Tuesday, February 22, 2011

The glass half-full


Believe it or not we are less than one month away from spring, my favorite season of the year. Time moves by so fast that we barely get settled in one season when the next one is right upon us. I suppose that is a good thing because when it is either too hot or too cold you usually don’t have all that long to wait before things change.

Perhaps it is only my imagination but does it seem like it is hotter for longer periods of time than it is warm and pleasant?

In Southern California we have longer periods when the weather is mild or average, but our memories seem to hold on to the hotter and unpleasant days longer than those that are average.

When you think about it our weather doesn’t often get hot around here until July and it cools back down right around Halloween. Our hot months are usually from July, August, September, and October. November can have a few warm days, but they are not sustained for the entire month.

Consequently we have about four hot months and the rest of them are rather average so why is it that we hold on to the memories of the hot unpleasant days that are in a minority instead of the average ones that comprise the majority?

Obviously there are different weather patterns around the globe that aren’t like those of Southern California but the point I was making was not as much about the climate as much as it was about the things we choose to store in our memory banks.

As far as our memories are concerned we tend to hold on to the bad ones perhaps longer than the great ones. We could have had just one bad day in a week but we were willing to classify that as a bad week when there were six other days that were routine. Why don’t the average days get as much recognition?

Are we being programmed to dwell upon negativity over things that are positive? When you think about the overall population, most people are decent and hard-working people, but only the really bad minority of citizens seem to capture the spotlight.  I suppose that's what is meant by "news", something different, otherwise every day would be a boring procession of sameness.

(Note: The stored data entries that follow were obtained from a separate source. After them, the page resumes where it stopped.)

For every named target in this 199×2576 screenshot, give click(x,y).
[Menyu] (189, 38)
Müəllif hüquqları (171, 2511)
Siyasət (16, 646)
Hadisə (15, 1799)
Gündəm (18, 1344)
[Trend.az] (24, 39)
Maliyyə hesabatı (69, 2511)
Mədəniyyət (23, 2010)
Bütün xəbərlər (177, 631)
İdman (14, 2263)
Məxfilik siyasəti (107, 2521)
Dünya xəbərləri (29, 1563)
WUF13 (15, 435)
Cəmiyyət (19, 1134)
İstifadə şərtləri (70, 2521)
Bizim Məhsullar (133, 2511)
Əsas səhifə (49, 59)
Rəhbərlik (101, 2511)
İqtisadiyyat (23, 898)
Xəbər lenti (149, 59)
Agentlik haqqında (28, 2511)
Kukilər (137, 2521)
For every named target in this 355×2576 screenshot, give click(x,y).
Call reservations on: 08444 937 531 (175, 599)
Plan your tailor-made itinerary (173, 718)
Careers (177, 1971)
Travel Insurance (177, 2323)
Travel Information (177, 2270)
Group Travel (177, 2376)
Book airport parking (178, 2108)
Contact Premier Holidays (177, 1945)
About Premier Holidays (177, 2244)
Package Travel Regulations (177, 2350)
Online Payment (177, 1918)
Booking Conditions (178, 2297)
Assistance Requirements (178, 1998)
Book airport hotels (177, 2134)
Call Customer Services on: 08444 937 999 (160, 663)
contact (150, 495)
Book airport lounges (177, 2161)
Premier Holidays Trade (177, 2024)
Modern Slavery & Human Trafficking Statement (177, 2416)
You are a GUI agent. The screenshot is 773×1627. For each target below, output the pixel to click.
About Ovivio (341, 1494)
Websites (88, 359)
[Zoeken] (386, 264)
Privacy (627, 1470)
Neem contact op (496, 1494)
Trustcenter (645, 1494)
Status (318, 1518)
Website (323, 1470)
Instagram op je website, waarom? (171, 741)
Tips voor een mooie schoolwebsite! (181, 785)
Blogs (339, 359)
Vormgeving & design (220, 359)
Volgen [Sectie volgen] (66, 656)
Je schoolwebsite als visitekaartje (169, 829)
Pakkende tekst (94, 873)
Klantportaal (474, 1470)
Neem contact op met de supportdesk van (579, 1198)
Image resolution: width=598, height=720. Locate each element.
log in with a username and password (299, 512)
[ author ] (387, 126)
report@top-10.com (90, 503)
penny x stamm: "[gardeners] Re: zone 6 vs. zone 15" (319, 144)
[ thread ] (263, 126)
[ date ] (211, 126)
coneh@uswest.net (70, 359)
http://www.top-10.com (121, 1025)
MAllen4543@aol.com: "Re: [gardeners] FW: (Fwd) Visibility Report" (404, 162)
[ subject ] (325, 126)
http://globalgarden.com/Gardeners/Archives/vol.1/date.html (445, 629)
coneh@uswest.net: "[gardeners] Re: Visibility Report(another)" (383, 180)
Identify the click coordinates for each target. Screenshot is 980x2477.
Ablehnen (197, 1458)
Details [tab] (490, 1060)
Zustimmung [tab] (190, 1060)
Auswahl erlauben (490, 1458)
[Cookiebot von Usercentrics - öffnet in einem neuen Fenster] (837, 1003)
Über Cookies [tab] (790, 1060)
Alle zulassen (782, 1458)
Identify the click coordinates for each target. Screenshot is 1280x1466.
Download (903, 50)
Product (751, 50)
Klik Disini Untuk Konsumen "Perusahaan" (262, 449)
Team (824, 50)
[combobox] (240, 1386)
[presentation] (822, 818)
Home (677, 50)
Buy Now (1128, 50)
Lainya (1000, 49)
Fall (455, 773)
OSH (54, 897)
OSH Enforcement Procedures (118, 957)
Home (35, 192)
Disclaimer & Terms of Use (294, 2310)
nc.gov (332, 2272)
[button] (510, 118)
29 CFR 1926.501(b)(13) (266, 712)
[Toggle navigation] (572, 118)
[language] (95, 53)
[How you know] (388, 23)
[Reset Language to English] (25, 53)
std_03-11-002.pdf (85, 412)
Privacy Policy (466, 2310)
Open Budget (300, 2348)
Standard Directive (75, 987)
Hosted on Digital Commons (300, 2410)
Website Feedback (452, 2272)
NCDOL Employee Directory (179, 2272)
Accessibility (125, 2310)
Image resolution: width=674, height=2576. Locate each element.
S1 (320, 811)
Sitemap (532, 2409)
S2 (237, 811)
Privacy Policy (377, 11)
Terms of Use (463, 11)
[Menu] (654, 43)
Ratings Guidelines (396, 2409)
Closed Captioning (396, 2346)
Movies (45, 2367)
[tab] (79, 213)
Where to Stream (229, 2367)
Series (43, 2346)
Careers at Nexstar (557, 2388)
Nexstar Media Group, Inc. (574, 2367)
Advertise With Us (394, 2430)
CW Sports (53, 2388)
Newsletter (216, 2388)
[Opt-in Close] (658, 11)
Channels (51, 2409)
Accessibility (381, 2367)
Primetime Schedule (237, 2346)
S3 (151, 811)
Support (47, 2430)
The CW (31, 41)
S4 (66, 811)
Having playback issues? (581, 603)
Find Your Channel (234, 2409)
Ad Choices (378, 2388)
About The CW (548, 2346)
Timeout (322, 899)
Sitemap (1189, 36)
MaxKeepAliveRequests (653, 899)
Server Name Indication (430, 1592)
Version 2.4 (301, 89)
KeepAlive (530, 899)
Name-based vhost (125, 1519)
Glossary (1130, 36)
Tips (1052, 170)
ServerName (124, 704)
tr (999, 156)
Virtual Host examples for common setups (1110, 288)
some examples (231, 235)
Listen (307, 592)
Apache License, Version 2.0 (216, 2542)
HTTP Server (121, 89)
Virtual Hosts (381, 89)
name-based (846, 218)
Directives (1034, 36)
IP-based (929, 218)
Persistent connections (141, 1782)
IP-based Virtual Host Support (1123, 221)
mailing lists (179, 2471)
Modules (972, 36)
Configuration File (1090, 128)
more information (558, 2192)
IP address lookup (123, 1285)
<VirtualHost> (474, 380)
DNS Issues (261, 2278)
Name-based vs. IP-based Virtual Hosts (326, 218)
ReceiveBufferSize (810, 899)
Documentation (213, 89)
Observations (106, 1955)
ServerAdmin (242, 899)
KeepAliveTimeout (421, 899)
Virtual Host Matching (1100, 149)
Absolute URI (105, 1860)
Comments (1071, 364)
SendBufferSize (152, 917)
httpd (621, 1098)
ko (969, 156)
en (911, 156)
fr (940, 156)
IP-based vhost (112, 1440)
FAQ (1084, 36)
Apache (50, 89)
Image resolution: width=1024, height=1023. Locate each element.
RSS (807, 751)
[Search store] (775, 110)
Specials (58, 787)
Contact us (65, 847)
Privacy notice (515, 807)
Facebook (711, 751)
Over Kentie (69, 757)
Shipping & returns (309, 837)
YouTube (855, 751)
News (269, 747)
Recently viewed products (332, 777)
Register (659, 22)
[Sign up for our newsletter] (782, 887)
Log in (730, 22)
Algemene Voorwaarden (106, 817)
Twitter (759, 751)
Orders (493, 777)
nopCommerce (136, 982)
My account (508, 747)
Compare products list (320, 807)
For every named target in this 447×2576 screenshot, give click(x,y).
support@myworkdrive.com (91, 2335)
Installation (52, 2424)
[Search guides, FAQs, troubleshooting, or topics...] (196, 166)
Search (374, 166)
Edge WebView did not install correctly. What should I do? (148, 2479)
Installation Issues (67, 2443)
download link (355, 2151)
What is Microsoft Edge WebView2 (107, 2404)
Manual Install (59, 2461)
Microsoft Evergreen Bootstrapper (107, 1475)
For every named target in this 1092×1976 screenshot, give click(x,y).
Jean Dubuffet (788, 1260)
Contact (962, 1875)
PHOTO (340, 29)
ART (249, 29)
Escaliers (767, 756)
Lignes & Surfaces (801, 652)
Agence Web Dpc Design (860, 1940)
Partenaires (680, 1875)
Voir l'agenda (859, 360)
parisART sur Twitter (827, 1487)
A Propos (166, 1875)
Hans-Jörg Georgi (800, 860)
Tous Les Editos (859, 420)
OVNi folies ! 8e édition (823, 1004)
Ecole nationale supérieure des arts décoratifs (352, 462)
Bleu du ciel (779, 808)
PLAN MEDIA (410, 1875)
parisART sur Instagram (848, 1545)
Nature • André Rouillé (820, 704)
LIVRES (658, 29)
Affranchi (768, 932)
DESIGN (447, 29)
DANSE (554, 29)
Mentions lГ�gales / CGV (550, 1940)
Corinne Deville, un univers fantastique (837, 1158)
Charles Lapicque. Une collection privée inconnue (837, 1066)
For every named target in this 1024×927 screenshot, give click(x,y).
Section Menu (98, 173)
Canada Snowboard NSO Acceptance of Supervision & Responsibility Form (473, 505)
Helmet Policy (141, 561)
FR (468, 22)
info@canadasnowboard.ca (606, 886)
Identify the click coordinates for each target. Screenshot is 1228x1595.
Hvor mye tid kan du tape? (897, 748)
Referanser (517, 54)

Millions of cars go back and forth daily all times of day and night, but only the few accidents are recorded in the news while the average days of calmness go unnoticed.

The majority of people experience routine days where not much happens out of the ordinary, but they only choose to remember the great days or the worse ones, mostly the worse. When things operate at a pretty even pace, they go by relatively unnoticed, but the bad ones seem to dominate our memory banks for years. Why is that?

I am just over sixty years of age. I would guess that if I totaled up all my normal days and strung them together they would make up about fifty eight continuous years, while maybe only a few total months would make up my bad days and perhaps just under a couple of years would be great times. With that many average days why do I seem only to remember the abnormal ones?

I’m reminded of the glass being either half-full or half-empty. When you see it as half-full you have great hope, but when you see it as half-empty you sense fear and despair. In truth it is the exact same amount, but how we experience it is totally different.   Someone once said that our consciousness is made up not only by 90% of what happens to us but, instead, 10% of our perception of what happens.

If I had a one-hundred-mile-trip to make and thought about where I was at the fifty-mile marker, it would be different if I thought, “Oh darn, I have fifty more miles to go,” rather than, “Wow, I only have fifty more miles to go.” It would be the same distance to cover, but a quite different attitude about doing so.

If I am living my life worried about how bad things are, yet refusing to acknowledge the great things that surround me, that would deeply impact my spirit as I go about my life.

If I attended a university to earn a degree in a certain subject and after two years thought; “Gosh, I have two more grueling years to go before I earn my degree;” as opposed to “Wow, look at how much I have gained in these first two years of studying.” It is the same person in the same position, yet a totally different attitude.

The difference between the glass being half-full or half-empty is huge, but it is the same physical thing. If we see our lives as this wonderful passage that we are experiencing rather than the sporadic highs and lows perhaps when things get low you can know in your mind, “This, too, shall pass.”

I have personally learned that no matter how hard I worry about things that are out of my control, I still can’t control them. When I wake up tomorrow, if I wake up, I will still be less than six foot tall. When I die I will be still be Black and under six-foot tall. No amount of worry will ever change these things, yet I still find myself worrying.

Although there are many things that we can’t control, there are also many that we can, yet we choose to spend more of our available time on the ones we can’t rather than those we can. Doesn’t it make more sense to spend more time doing things that you are capable of doing rather than those that only cause you to worry?

Both are virtually the same thing, but the difference is in your attitude about the thing. Do you see the glass as half-full most of the time, or half-empty? Even though they may be virtually the same thing, there’s a world of difference between the two experiences because of our attitude towards them! 

You are the artist drawing the picture of your life. Will you choose to paint is optimistically or pessimistically. Your choice!